The select committee also reported “many” submissions opposed to the $100 fine proposed as the penalty for a “simple drug offence”, which is how personal possession was defined in the bill, and reported that “there should be many alternatives to a fine, including waiver”. In the event, only one alternative, attendance at “an approved drug diversion programme”, made it into law and a Green Party amendment seeking to do away with the fine altogether was lost.

But that may have been the price of getting the reform over the line. Caldicott says the provision for the simple drug offence notice probably “played well with some on the paddock who were still on the fence.”

But it’s more complicated yet. Police also retain the power to issue a caution or formal warning in cases of drug possession and it seems much will be left up to police discretion.

“I think you’re right, but I’ve not seen it spelled out anywhere,” says Caldicott. “There’s been a lot of emphasis on ‘police discretion’ in media releases from Health, but it’s not clear to me that’s where we’re going.”

Like the cannabis law, the new bill stops emphatically at simple possession. Social sharing, which is common to the point of being almost universal among recreational drug users, was a step too far for legislators.

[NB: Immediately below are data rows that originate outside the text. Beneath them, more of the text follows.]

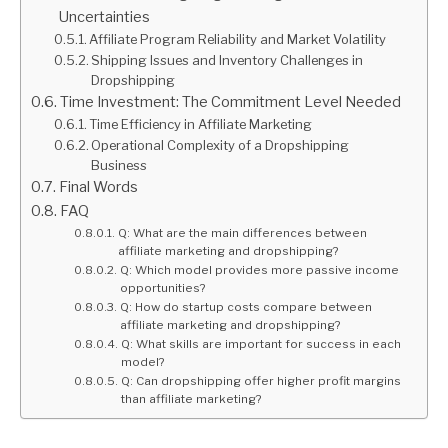
Uncertainties
Affiliate Program Reliability and Market Volatility
Shipping Issues and Inventory Challenges in
Dropshipping
Time Investment: The Commitment Level Needed
Time Efficiency in Affiliate Marketing
Operational Complexity of a Dropshipping
Business
Final Words
FAQ
Q: What are the main differences between
affiliate marketing and dropshipping?
Q: Which model provides more passive income
opportunities?
Q: How do startup costs compare between
affiliate marketing and dropshipping?
Q: What skills are important for success in each
model?
Q: Can dropshipping offer higher profit margins
than affiliate marketing?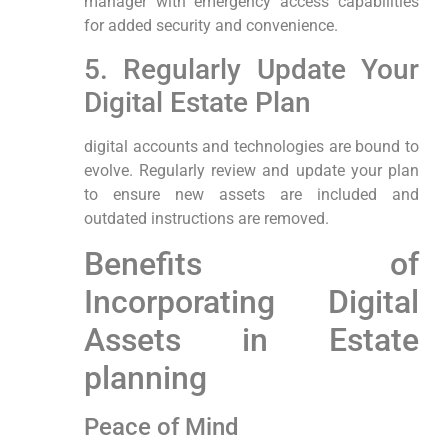
manager with emergency access capabilities
for ⁣added security and convenience.
5. Regularly Update Your
Digital‍ Estate Plan
digital accounts and technologies are​ bound ‌to
evolve. ‌Regularly review and update your plan
‌to ensure new assets are​ included‍ and
outdated instructions are removed.
Benefits of
Incorporating Digital
Assets in Estate
planning
Peace of‌ Mind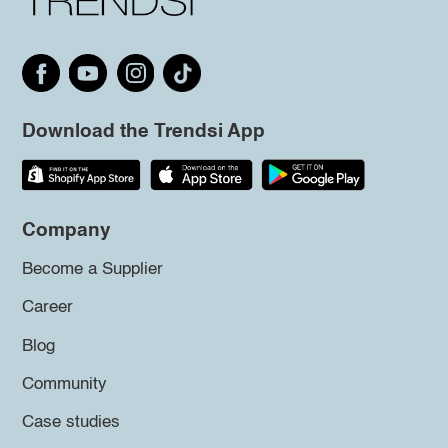
Download the Trendsi App
Company
Become a Supplier
Career
Blog
Community
Case studies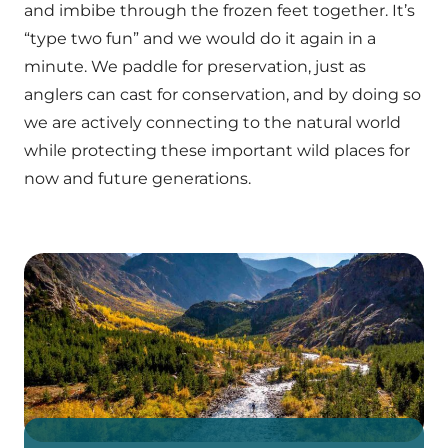
and imbibe through the frozen feet together. It’s
“type two fun” and we would do it again in a
minute. We paddle for preservation, just as
anglers can cast for conservation, and by doing so
we are actively connecting to the natural world
while protecting these important wild places for
now and future generations.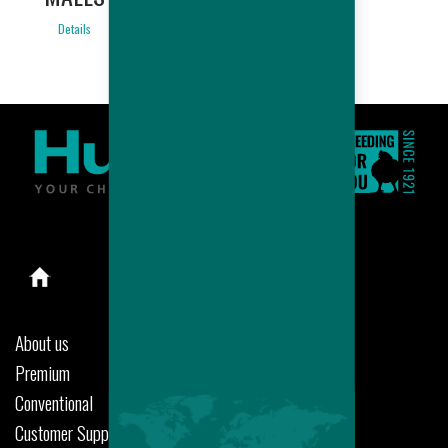
Details
About us
Premium
Conventional
Customer Support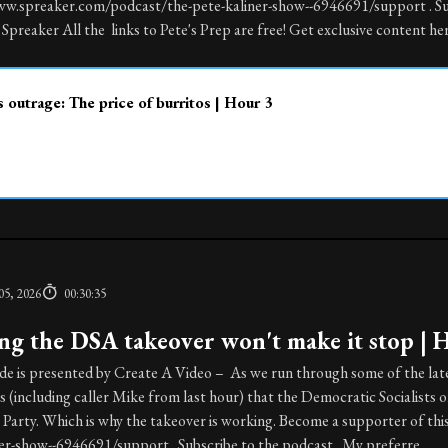
ww.spreaker.com/podcast/the-pete-kaliner-show--6946691/support . S
Spreaker All the links to Pete's Prep are free! Get exclusive content here
 outrage: The price of burritos | Hour 3
05, 2026
00:30:35
ng the DSA takeover won't make it stop | 
de is presented by Create A Video – As we run through some of the late
(including caller Mike from last hour) that the Democratic Socialists 
Party. Which is why the takeover is working. Become a supporter of th
ner-show--6946691/support . Subscribe to the podcast My preferre...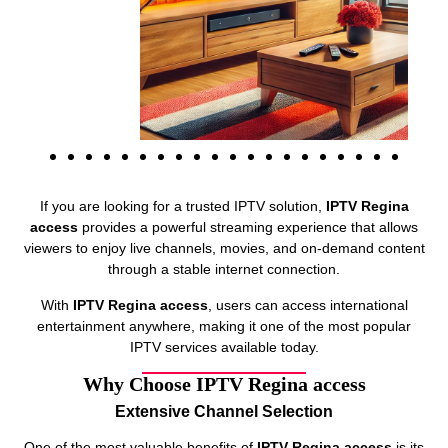
If you are looking for a trusted IPTV solution,
IPTV Regina
access
provides a powerful streaming experience that allows
viewers to enjoy live channels, movies, and on-demand content
through a stable internet connection.
With
IPTV Regina access
, users can access international
entertainment anywhere, making it one of the most popular
IPTV services available today.
Why Choose IPTV Regina access
Extensive Channel Selection
One of the most valuable benefits of
IPTV Regina access
is its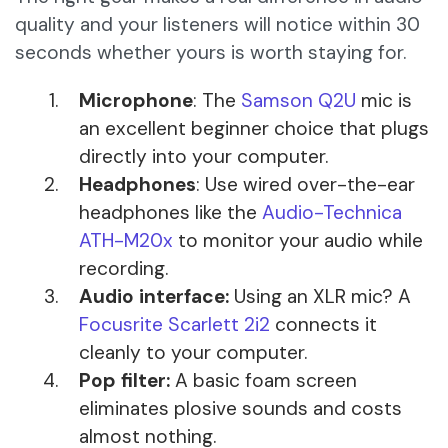
quality and your listeners will notice within 30
seconds whether yours is worth staying for.
Microphone
: The
Samson Q2U
mic is
an excellent beginner choice that plugs
directly into your computer.
Headphones
: Use wired over-the-ear
headphones like the
Audio-Technica
ATH-M20x
to monitor your audio while
recording.
Audio interface:
Using an XLR mic? A
Focusrite Scarlett 2i2
connects it
cleanly to your computer.
Pop filter:
A basic foam screen
eliminates plosive sounds and costs
almost nothing.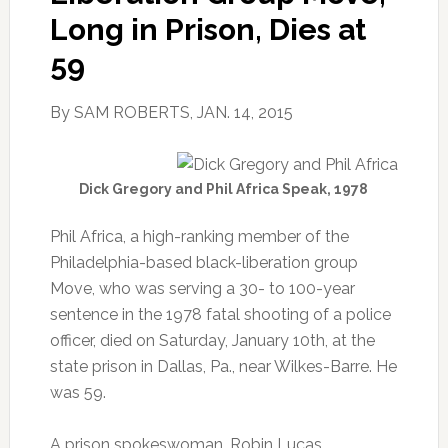
Long in Prison, Dies at
59
By SAM ROBERTS, JAN. 14, 2015
Dick Gregory and Phil Africa Speak, 1978
Phil Africa, a high-ranking member of the
Philadelphia-based black-liberation group
Move, who was serving a 30- to 100-year
sentence in the 1978 fatal shooting of a police
officer, died on Saturday, January 10th, at the
state prison in Dallas, Pa., near Wilkes-Barre. He
was 59.
A prison spokeswoman, Robin Lucas,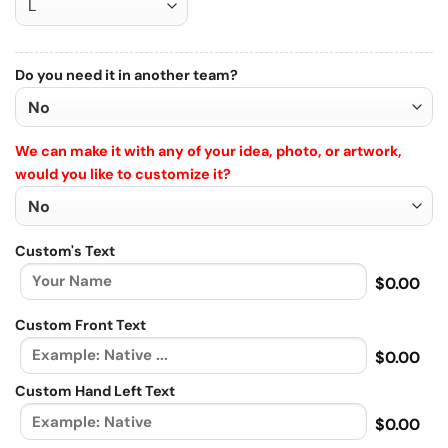
Do you need it in another team?
We can make it with any of your idea, photo, or artwork,
would you like to customize it?
Custom's Text
$0.00
Custom Front Text
$0.00
Custom Hand Left Text
$0.00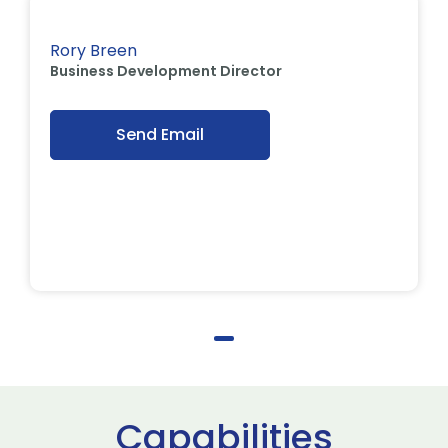
Rory Breen
Business Development Director
Send Email
Capabilities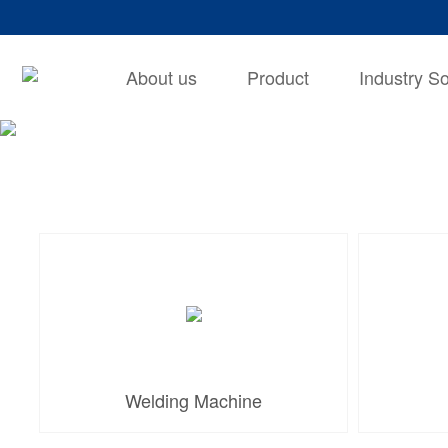
About us
Product
Industry So
Welding Machine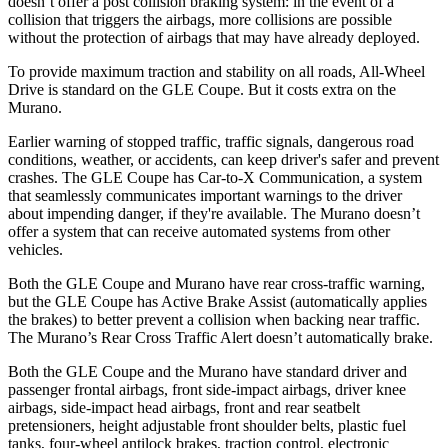
doesn’t offer a post collision braking system: in the event of a
collision that triggers the airbags, more collisions are possible
without the protection of airbags that may have already deployed.
To provide maximum traction and stability on all roads, All-Wheel
Drive is standard on the GLE Coupe. But it costs extra on the
Murano.
Earlier warning of stopped traffic, traffic signals, dangerous road
conditions, weather, or accidents, can keep driver's safer and prevent
crashes. The GLE Coupe has Car-to-X Communication, a system
that seamlessly communicates important warnings to the driver
about impending danger, if they're available. The Murano doesn’t
offer a system that can receive automated systems from other
vehicles.
Both the GLE Coupe and Murano have rear cross-traffic warning,
but the GLE Coupe has Active Brake Assist (automatically applies
the brakes) to better prevent a collision when backing near traffic.
The Murano’s Rear Cross Traffic Alert doesn’t automatically brake.
Both the GLE Coupe and the Murano have standard driver and
passenger frontal airbags, front side-impact airbags, driver knee
airbags, side-impact head airbags, front and rear seatbelt
pretensioners, height adjustable front shoulder belts, plastic fuel
tanks, four-wheel antilock brakes, traction control, electronic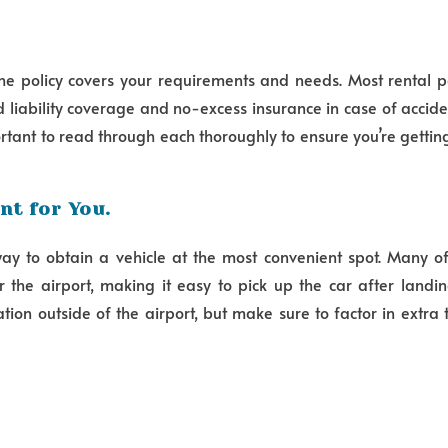
the policy covers your requirements and needs. Most rental pol
 liability coverage and no-excess insurance in case of acci
portant to read through each thoroughly to ensure you’re getti
nt for You.
way to obtain a vehicle at the most convenient spot. Many o
 the airport, making it easy to pick up the car after landi
ion outside of the airport, but make sure to factor in extra 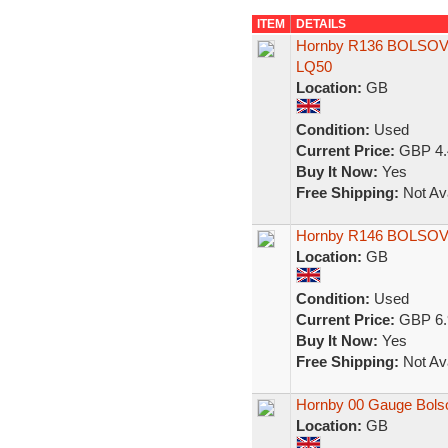
ITEM
DETAILS
Hornby R136 BOLSOVE
LQ50
Location:
GB
Condition:
Used
Current Price:
GBP 4.
Buy It Now:
Yes
Free Shipping:
Not Ava
Hornby R146 BOLSOVE
Location:
GB
Condition:
Used
Current Price:
GBP 6.
Buy It Now:
Yes
Free Shipping:
Not Ava
Hornby 00 Gauge Bols
Location:
GB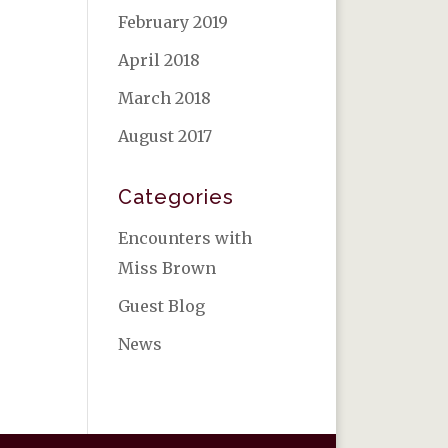
February 2019
April 2018
March 2018
August 2017
Categories
Encounters with
Miss Brown
Guest Blog
News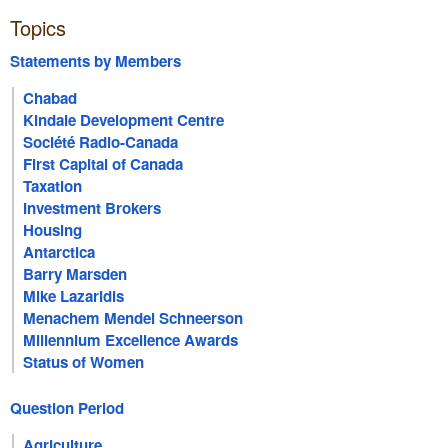
Topics
Statements by Members
Chabad
Kindale Development Centre
Société Radio-Canada
First Capital of Canada
Taxation
Investment Brokers
Housing
Antarctica
Barry Marsden
Mike Lazaridis
Menachem Mendel Schneerson
Millennium Excellence Awards
Status of Women
Question Period
Agriculture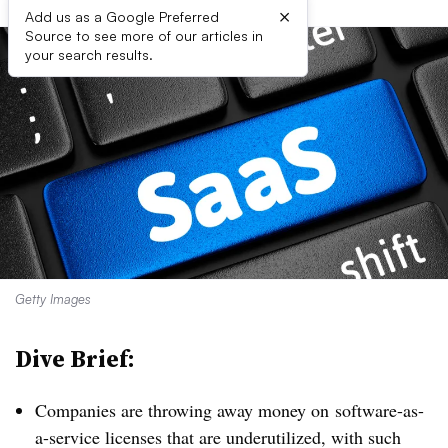
×
Add us as a Google Preferred
Source to see more of our articles in
your search results.
Getty Images
Dive Brief:
Companies are throwing away money on
software-as-
a-service licenses that are underutilized, with such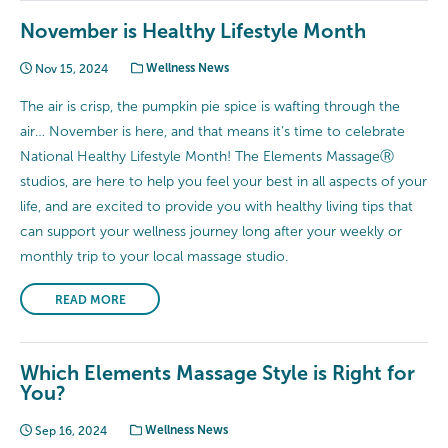
November is Healthy Lifestyle Month
Nov 15, 2024
Wellness News
The air is crisp, the pumpkin pie spice is wafting through the
air… November is here, and that means it’s time to celebrate
National Healthy Lifestyle Month! The Elements MassageⓇ
studios, are here to help you feel your best in all aspects of your
life, and are excited to provide you with healthy living tips that
can support your wellness journey long after your weekly or
monthly trip to your local massage studio.
READ MORE
Which Elements Massage Style is Right for
You?
Sep 16, 2024
Wellness News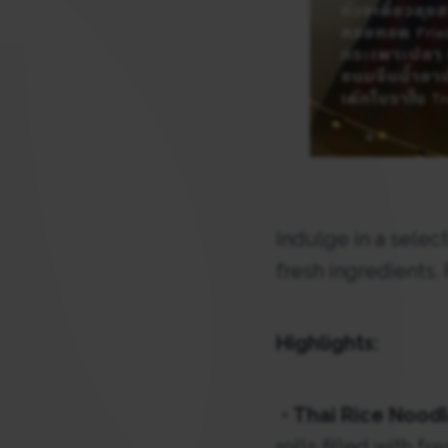
Indulge in a select
fresh ingredients.
Highlights:
•
Thai Rice Noodl
rolls filled with f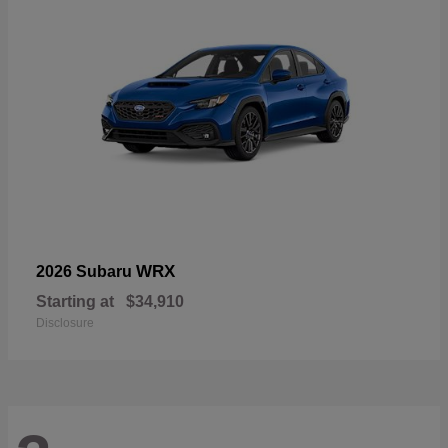
WRX
2026 Subaru
Starting at
$34,910
Disclosure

It may be that such wrinkles in the act won’t be as big a challenge as they look right now. After all, Pettersson’s 2019 cannabis reform included some odd rules around cultivation – cannabis can only be grown at home, but can’t be grown hydroponically or under lights, which seems to put apartment-dwellers in a difficult position – but, says Calidcott, “any tantrums are probably to be found in the extremes of the debate, on either side. I think outside of the extremists, most people are content with the Bill for now.”

Caldicott suspects “a fair bit” will be said and done in the year until the Drugs of Dependence (Personal Use) Amendment Act 2022 comes into force.

“If I were to guess I suspect it will subtly evolve for increased palatability,” says Caldicott. “There’s likely to be a dance between key players and a testing of certain scenarios. It seems sensible to have this buffer of time to provide training and necessary infrastructure, as well as working out how the ACT will play with federal and international actors.”

Reformers in New Zealand will surely be watching closely to see how the ACT, having found the courage to change the law on drugs, will find the right balance in what comes next.